=== Begin Enclosure ===
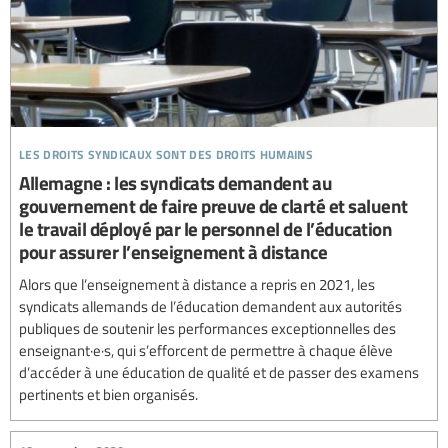
les droits syndicaux sont des droits humains
Allemagne : les syndicats demandent au
gouvernement de faire preuve de clarté et saluent
le travail déployé par le personnel de l’éducation
pour assurer l’enseignement à distance
Alors que l’enseignement à distance a repris en 2021, les
syndicats allemands de l’éducation demandent aux autorités
publiques de soutenir les performances exceptionnelles des
enseignant·e·s, qui s’efforcent de permettre à chaque élève
d’accéder à une éducation de qualité et de passer des examens
pertinents et bien organisés.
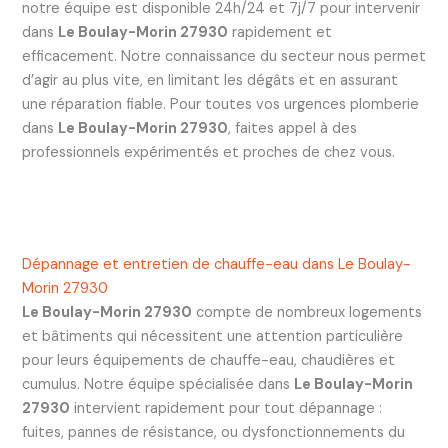
notre équipe est disponible 24h/24 et 7j/7 pour intervenir
dans
Le Boulay-Morin 27930
rapidement et
efficacement. Notre connaissance du secteur nous permet
d’agir au plus vite, en limitant les dégâts et en assurant
une réparation fiable. Pour toutes vos urgences plomberie
dans
Le Boulay-Morin 27930
, faites appel à des
professionnels expérimentés et proches de chez vous.
Dépannage et entretien de chauffe-eau dans Le Boulay-
Morin 27930
Le Boulay-Morin 27930
compte de nombreux logements
et bâtiments qui nécessitent une attention particulière
pour leurs équipements de chauffe-eau, chaudières et
cumulus. Notre équipe spécialisée dans
Le Boulay-Morin
27930
intervient rapidement pour tout dépannage :
fuites, pannes de résistance, ou dysfonctionnements du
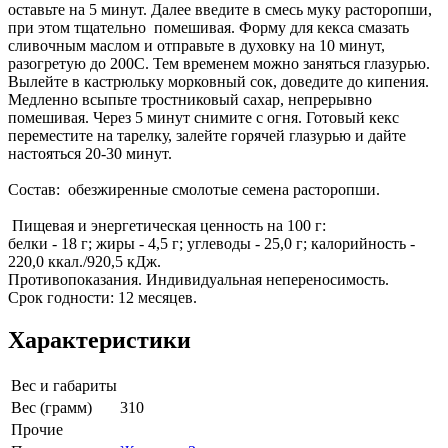
оставьте на 5 минут. Далее введите в смесь муку расторопши,
при этом тщательно помешивая. Форму для кекса смазать
сливочным маслом и отправьте в духовку на 10 минут,
разогретую до 200С. Тем временем можно заняться глазурью.
Вылейте в кастрюльку морковный сок, доведите до кипения.
Медленно всыпьте тростниковый сахар, непрерывно
помешивая. Через 5 минут снимите с огня. Готовый кекс
переместите на тарелку, залейте горячей глазурью и дайте
настояться 20-30 минут.
Состав: обезжиренные смолотые семена расторопши.
Пищевая и энергетическая ценность на 100 г:
белки - 18 г; жиры - 4,5 г; углеводы - 25,0 г; калорийность -
220,0 ккал./920,5 кДж.
Противопоказания. Индивидуальная непереносимость.
Срок годности: 12 месяцев.
Характеристики
Вес и габариты
Вес (грамм)
310
Прочие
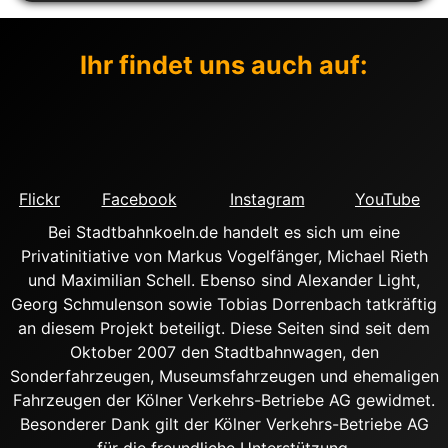
Ihr findet uns auch auf:
Flickr
Facebook
Instagram
YouTube
Bei Stadtbahnkoeln.de handelt es sich um eine
Privatinitiative von Markus Vogelfänger, Michael Rieth
und Maximilian Schell. Ebenso sind Alexander Light,
Georg Schmulenson sowie Tobias Dorrenbach tatkräftig
an diesem Projekt beteiligt. Diese Seiten sind seit dem
Oktober 2007 den Stadtbahnwagen, den
Sonderfahrzeugen, Museumsfahrzeugen und ehemaligen
Fahrzeugen der Kölner Verkehrs-Betriebe AG gewidmet.
Besonderer Dank gilt der Kölner Verkehrs-Betriebe AG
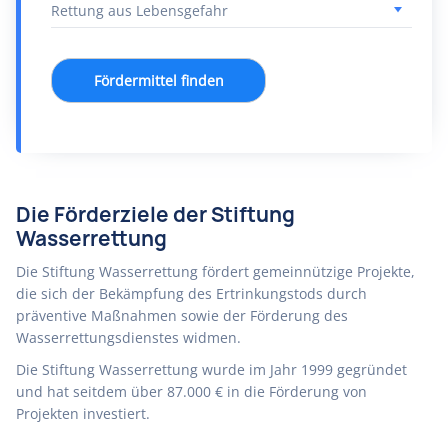
Fördermittel finden
Die Förderziele der Stiftung
Wasserrettung
Die Stiftung Wasserrettung fördert gemeinnützige Projekte,
die sich der Bekämpfung des Ertrinkungstods durch
präventive Maßnahmen sowie der Förderung des
Wasserrettungsdienstes widmen.
Die Stiftung Wasserrettung wurde im Jahr 1999 gegründet
und hat seitdem über 87.000 € in die Förderung von
Projekten investiert.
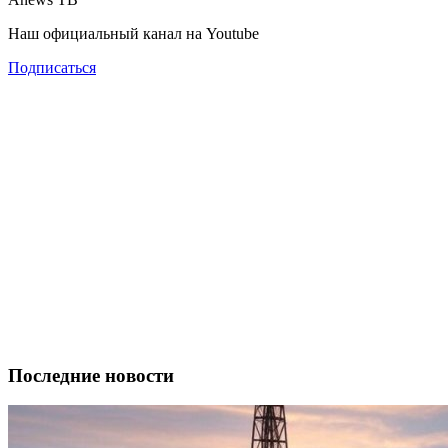
Наш официальный канал на Youtube
Подписаться
Последние новости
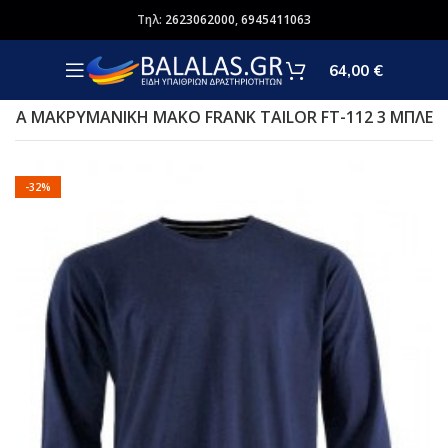
Τηλ:
2623062000
,
6945411063
64,00
€
ΖΑ ΜΑΚΡΥΜΑΝΙΚΗ ΜΑΚΟ FRANK TAILOR FT-112 3 ΜΠΛΕ
-32%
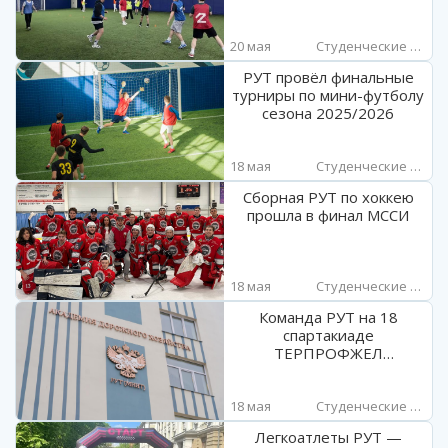
20 мая
Студенческие новости
РУТ провёл финальные
турниры по мини-футболу
сезона 2025/2026
18 мая
Студенческие новости
Сборная РУТ по хоккею
прошла в финал МССИ
18 мая
Студенческие новости
Команда РУТ на 18
спартакиаде
ТЕРПРОФЖЕЛ
МОСЖЕЛТРАНС
18 мая
Студенческие новости
Легкоатлеты РУТ —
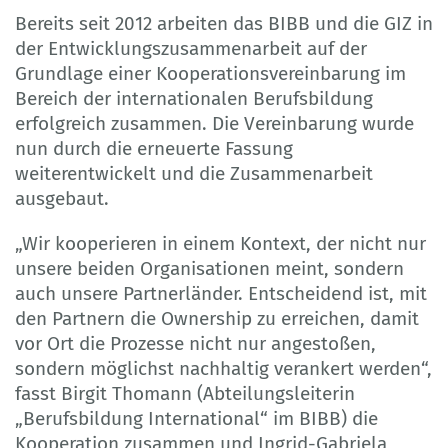
Bereits seit 2012 arbeiten das BIBB und die GIZ in
der Entwicklungszusammenarbeit auf der
Grundlage einer Kooperationsvereinbarung im
Bereich der internationalen Berufsbildung
erfolgreich zusammen. Die Vereinbarung wurde
nun durch die erneuerte Fassung
weiterentwickelt und die Zusammenarbeit
ausgebaut.
„Wir kooperieren in einem Kontext, der nicht nur
unsere beiden Organisationen meint, sondern
auch unsere Partnerländer. Entscheidend ist, mit
den Partnern die Ownership zu erreichen, damit
vor Ort die Prozesse nicht nur angestoßen,
sondern möglichst nachhaltig verankert werden“,
fasst Birgit Thomann (Abteilungsleiterin
„Berufsbildung International“ im BIBB) die
Kooperation zusammen und Ingrid-Gabriela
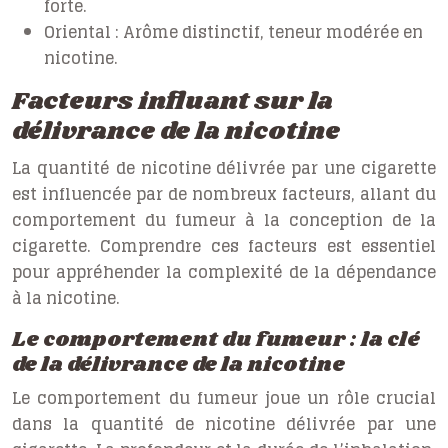
forte.
Oriental :
Arôme distinctif, teneur modérée en
nicotine.
Facteurs influant sur la
délivrance de la nicotine
La quantité de nicotine délivrée par une cigarette
est influencée par de nombreux facteurs, allant du
comportement du fumeur à la conception de la
cigarette. Comprendre ces facteurs est essentiel
pour appréhender la complexité de la dépendance
à la nicotine.
Le comportement du fumeur : la clé
de la délivrance de la nicotine
Le comportement du fumeur joue un rôle crucial
dans la quantité de nicotine délivrée par une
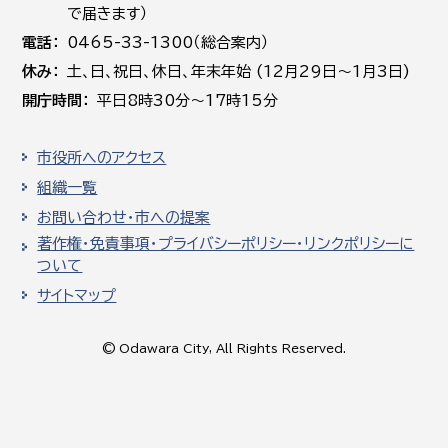
で届きます）
電話
0465-33-1300（総合案内）
休み
土､日､祝日、休日、年末年始 (12月29日～1月3日)
開庁時間
平日8時30分～17時15分
市役所へのアクセス
組織一覧
お問い合わせ・市への提案
著作権・免責事項・プライバシーポリシー・リンクポリシーに
ついて
サイトマップ
© Odawara City, All Rights Reserved.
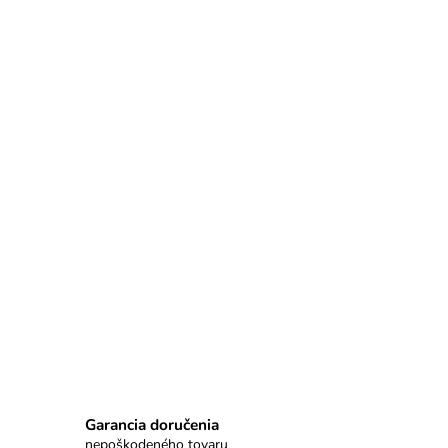
Garancia doručenia
nepoškodeného tovaru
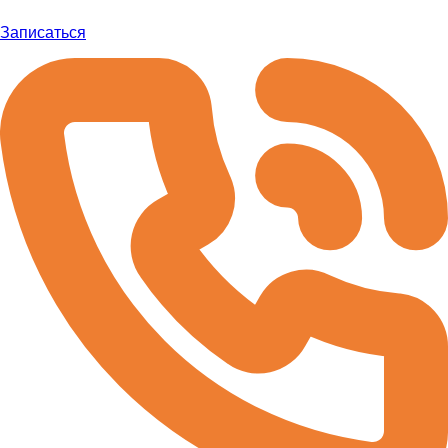
Записаться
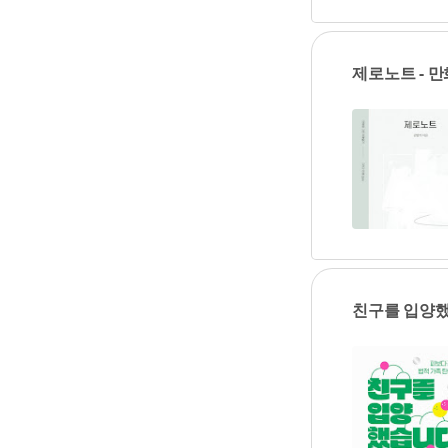
제로노트 - 
친구를 입양했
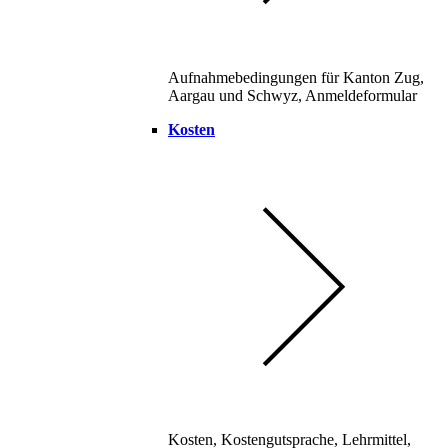
Aufnahmebedingungen für Kanton Zug,
Aargau und Schwyz, Anmeldeformular
Kosten
Kosten, Kostengutsprache, Lehrmittel,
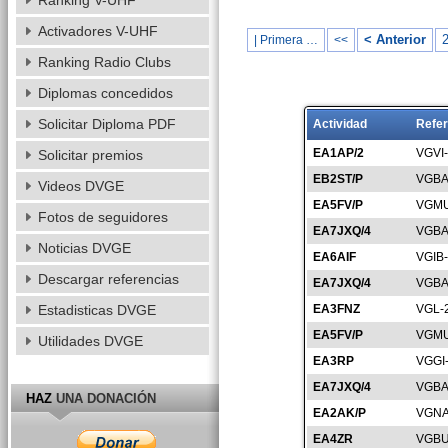
Ranking V-UHF
Activadores V-UHF
< Anterior
| Primera …
<<
Ranking Radio Clubs
Diplomas concedidos
Solicitar Diploma PDF
Actividad
Refer
EA1AP/2
VGVI
Solicitar premios
EB2ST/P
VGBA
Videos DVGE
EA5FV/P
VGMU
Fotos de seguidores
EA7JXQ/4
VGBA
Noticias DVGE
EA6AIF
VGIB
Descargar referencias
EA7JXQ/4
VGBA
Estadisticas DVGE
EA3FNZ
VGL-
EA5FV/P
VGMU
Utilidades DVGE
EA3RP
VGGI
EA7JXQ/4
VGBA
HAZ
UNA DONACIÓN
EA2AK/P
VGNA
EA4ZR
VGBU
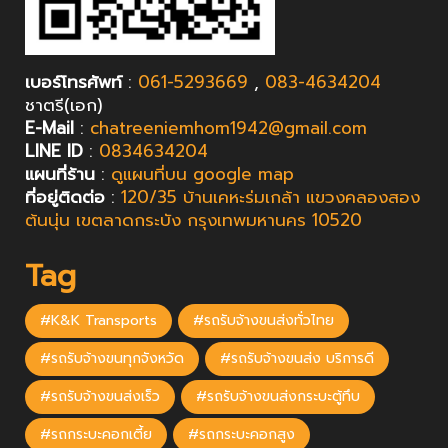
เบอร์โทรศัพท์
:
061-5293669
,
083-4634204
ชาตรี(เอก)​
E-Mail
:
chatreeniemhom1942@gmail.com
LINE ID
:
0834634204
แผนที่ร้าน
:
ดูแผนที่บน google map
ที่อยู่ติดต่อ
:
120/35 บ้านเคหะร่มเกล้า แขวงคลองสอง
ต้นนุ่น เขตลาดกระบัง กรุงเทพมหานคร 10520
Tag
#K&K Transports
#รถรับจ้างขนส่งทั่วไทย
#รถรับจ้างขนทุกจังหวัด
#รถรับจ้างขนส่ง บริการดี
#รถรับจ้างขนส่งเร็ว
#รถรับจ้างขนส่งกระบะตู้ทึบ
#รถกระบะคอกเตี้ย
#รถกระบะคอกสูง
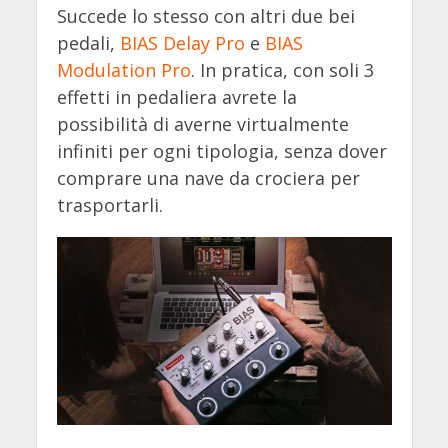
Succede lo stesso con altri due bei
pedali,
BIAS Delay Pro
e
BIAS
Modulation Pro
. In pratica, con soli 3
effetti in pedaliera avrete la
possibilità di averne virtualmente
infiniti per ogni tipologia, senza dover
comprare una nave da crociera per
trasportarli.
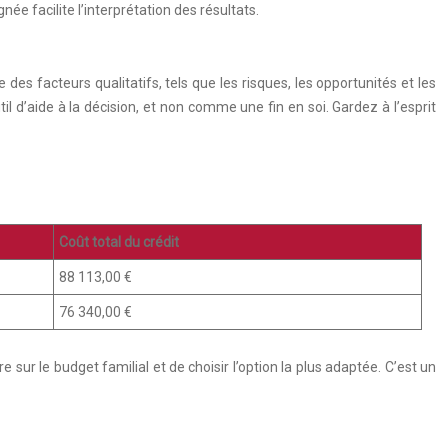
e facilite l’interprétation des résultats.
es facteurs qualitatifs, tels que les risques, les opportunités et les
 d’aide à la décision, et non comme une fin en soi. Gardez à l’esprit
Coût total du crédit
88 113,00 €
76 340,00 €
 sur le budget familial et de choisir l’option la plus adaptée. C’est un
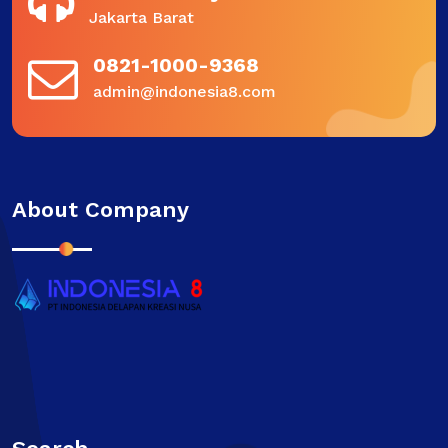
Jakarta Barat
0821-1000-9368
admin@indonesia8.com
About Company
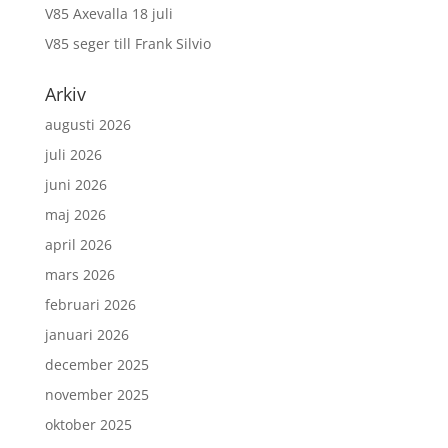
V85 Axevalla 18 juli
V85 seger till Frank Silvio
Arkiv
augusti 2026
juli 2026
juni 2026
maj 2026
april 2026
mars 2026
februari 2026
januari 2026
december 2025
november 2025
oktober 2025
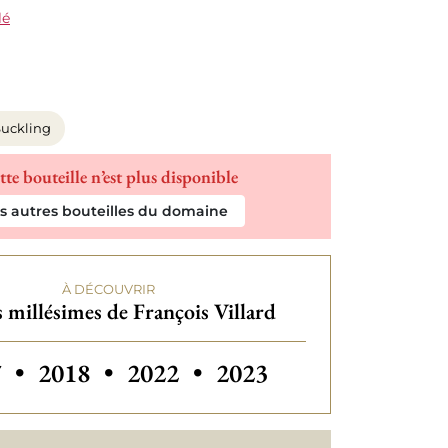
lé
uckling
tte bouteille n’est plus disponible
es autres bouteilles du domaine
À DÉCOUVRIR
 millésimes de François Villard
Autres millésimes de François Villard
7
•
2018
•
2022
•
2023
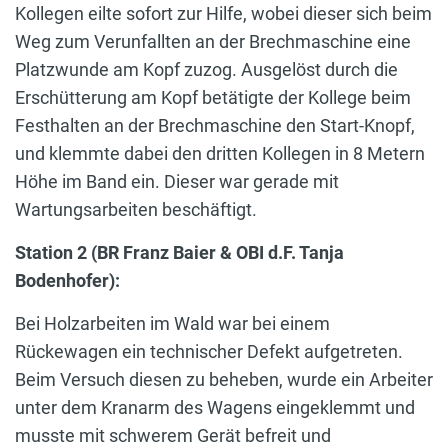
Kollegen eilte sofort zur Hilfe, wobei dieser sich beim
Weg zum Verunfallten an der Brechmaschine eine
Platzwunde am Kopf zuzog. Ausgelöst durch die
Erschütterung am Kopf betätigte der Kollege beim
Festhalten an der Brechmaschine den Start-Knopf,
und klemmte dabei den dritten Kollegen in 8 Metern
Höhe im Band ein. Dieser war gerade mit
Wartungsarbeiten beschäftigt.
Station 2 (BR Franz Baier & OBI d.F. Tanja
Bodenhofer):
Bei Holzarbeiten im Wald war bei einem
Rückewagen ein technischer Defekt aufgetreten.
Beim Versuch diesen zu beheben, wurde ein Arbeiter
unter dem Kranarm des Wagens eingeklemmt und
musste mit schwerem Gerät befreit und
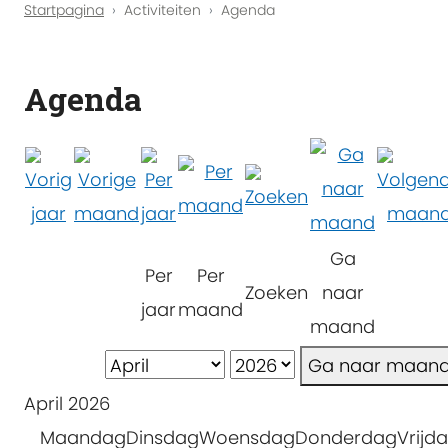
Startpagina
Activiteiten
Agenda
Agenda
Ga
Per
Per
Zoeken
naar
jaar
maand
maand
Ga naar maan
April 2026
Maandag
Dinsdag
Woensdag
Donderdag
Vrijd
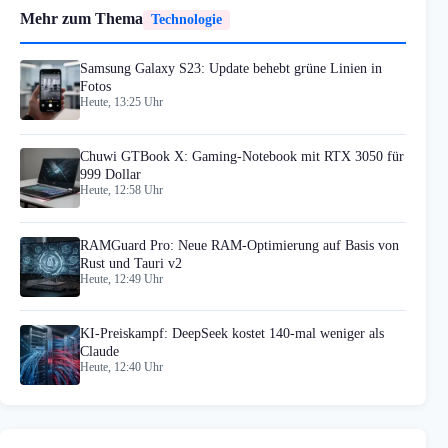
Mehr zum Thema
Technologie
Samsung Galaxy S23: Update behebt grüne Linien in
Fotos
Heute, 13:25 Uhr
Chuwi GTBook X: Gaming-Notebook mit RTX 3050 für
999 Dollar
Heute, 12:58 Uhr
RAMGuard Pro: Neue RAM-Optimierung auf Basis von
Rust und Tauri v2
Heute, 12:49 Uhr
KI-Preiskampf: DeepSeek kostet 140-mal weniger als
Claude
Heute, 12:40 Uhr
=== End Enclosure ===
Out of the records above, return only the lines from the one with "februari 2026" through the one with "Startpagina", exactly, and none of the pictures.

Result of the exercise:
februari 2026
januari 2026
december 2025
november 2025
oktober 2025
lé
uckling
tte bouteille n’est plus disponible
es autres bouteilles du domaine
À DÉCOUVRIR
 millésimes de François Villard
Autres millésimes de François Villard
7
•
2018
•
2022
•
2023
Kollegen eilte sofort zur Hilfe, wobei dieser sich beim
Weg zum Verunfallten an der Brechmaschine eine
Platzwunde am Kopf zuzog. Ausgelöst durch die
Erschütterung am Kopf betätigte der Kollege beim
Festhalten an der Brechmaschine den Start-Knopf,
und klemmte dabei den dritten Kollegen in 8 Metern
Höhe im Band ein. Dieser war gerade mit
Wartungsarbeiten beschäftigt.
Station 2 (BR Franz Baier & OBI d.F. Tanja
Bodenhofer):
Bei Holzarbeiten im Wald war bei einem
Rückewagen ein technischer Defekt aufgetreten.
Beim Versuch diesen zu beheben, wurde ein Arbeiter
unter dem Kranarm des Wagens eingeklemmt und
musste mit schwerem Gerät befreit und
Startpagina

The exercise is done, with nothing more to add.